Elf Jahre nach dem Blockbuster "Titanic" sind Kate Winslet und Leonardo DiCaprio erstmals wieder gemeinsam in einem Film zu sehen. Nach der großen Romantik spielen sie in dem Ehedrama "Zeiten des Aufruhrs" das exakte Gegenteil: die Desillusionierung der Liebe im Allltag.

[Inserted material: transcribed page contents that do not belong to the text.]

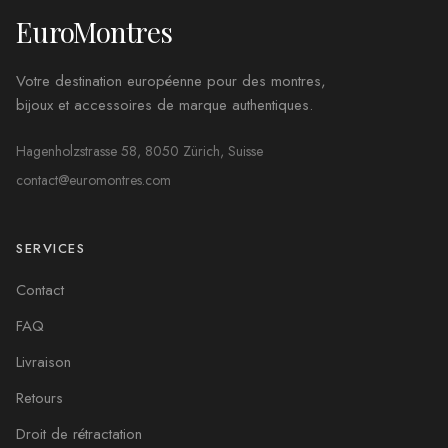
EuroMontres
Votre destination européenne pour des montres,
bijoux et accessoires de marque authentiques.
Hagenholzstrasse 58, 8050 Zürich, Suisse
contact@euromontres.com
SERVICES
Contact
FAQ
Livraison
Retours
Droit de rétractation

Tom Hanks erfand einen neuen Begriff für das, was Kate Winslet und Leonardo DiCaprio damals zugestoßen war: das PTSS, das "Post-Titanic-Stress-Syndrom". Über Jahre bestimmte es das Leben der beiden Menschen, die mit Anfang 20 dem Ruhm, der durch den erfolgreichsten Film aller Zeiten über sie hereinbrach, nicht gewachsen waren. "Damals habe ich mich wie ein Astronaut gefühlt", sagte DiCaprio später einmal. "Irgendwie habe ich die Erde umkreist und mit Befremden geschaut, was da gerade mit diesem DiCaprio passiert." Mit einem Schlag war er der Schwarm aller Teenie-Mädchen, die Presse verfolgte jeden seiner Schritte und schrieb sogar auf, was in seinem Einkaufswagen lag: Deo! Brokkoli! Shampoo!

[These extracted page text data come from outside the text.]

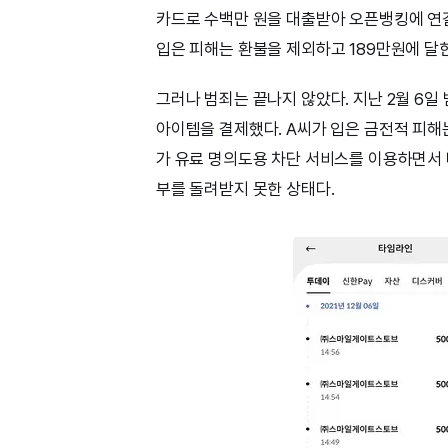
카드로 수백만 원을 대출받아 오픈뱅킹에 연결
입은 피해는 환불을 제외하고 189만원에 달
그러나 범죄는 끝나지 않았다. 지난 2월 6일
아이템을 결제했다. A씨가 입은 금전적 피해는 
가 유료 명의도용 차단 서비스를 이용하면서 다
부를 돌려받지 못한 상태다.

Kate und Leo, das war 1997 international das neu erkorene Traumpaar. genau das, was sich die Welt nicht von ihnen wünschte: Sie suchten nach Rollen, um aus dem Image auszubrechen, DiCaprio gab über Jahre keine Interviews mehr, er dachte sogar darüber nach, den Job ganz aufzugeben. Und auf gar keinen Fall spielten sie in einem Film gemeinsam - bis heute.

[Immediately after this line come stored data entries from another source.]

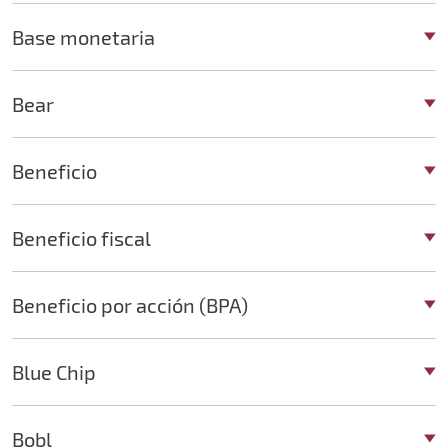
Base monetaria
Bear
Beneficio
Beneficio fiscal
Beneficio por acción (BPA)
Blue Chip
Bobl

Vor der Kamera gingen sie elf Jahre getrennte Wege, drehten unabhängig voneinander Kostümfilme und Agententhriller, Winslet wählte starke Frauen, die immer für etwas kämpften, DiCaprio verfilmte Biografien wie "Catch Me If You Can" über den Hochstapler Frank Abagnale oder "Aviator" über den besessenen Flugpionier Howard Hughes; und am liebsten spielte er harte Kerle, CIA-Agenten wie gerade in "Der Mann, der niemals lebte"- das Gegenteil des weichen Jack, der vom Unterdeck der "Titanic" kam und einem Mädchen aus der Oberschicht zeigte, wie unbeschwert das Leben sein kann.

Privat galt DiCaprio in den Jahren nach "Titanic" als der Mann, der die Models verführte (Kirsten Zang, Amber Valetta, Gisele Bündchen, zuletzt über drei Jahre die Israelin Bar Rafaeli), Winslet dagegen verachtete den Magerwahn der Models, heiratete, bekam eine Tochter, trennte sich, heiratete wieder, bekam einen Sohn. Er war im Herzen der ewige Single, sie der Familienmensch. Er pries die Schönheit der Frauen, sie sagte Sätze wie: "Nach zwei Kindern hängen meine Brüste runter wie die Ohren eines Hundes."

Für die Öffentlichkeit wirkte es, als würden beide auf unterschiedlichen Planeten wohnen, doch in Wahrheit kamen die Schauspieler privat nie voneinander los. Zu "Titanic"-Zeiten wurde ihnen ein Verhältnis angedichtet, aber es war nicht die Erotik, die sie anzog. Vielmehr teilten sie den gleichen Humor und den ähnlichen Lebensweg im Beruf: der Ausstieg aus den nicht gerade wohlsituierten Verhältnissen in ihrer Kindheit, der frühe Wunsch, auf eine Bühne zu steigen, die Anstrengungen, sich den Job anzueignen, der große Ruhm gleich zu Anfang der Karriere und die Erfahrung, mit den größten Regisseuren zu arbeiten, die das Kino bietet.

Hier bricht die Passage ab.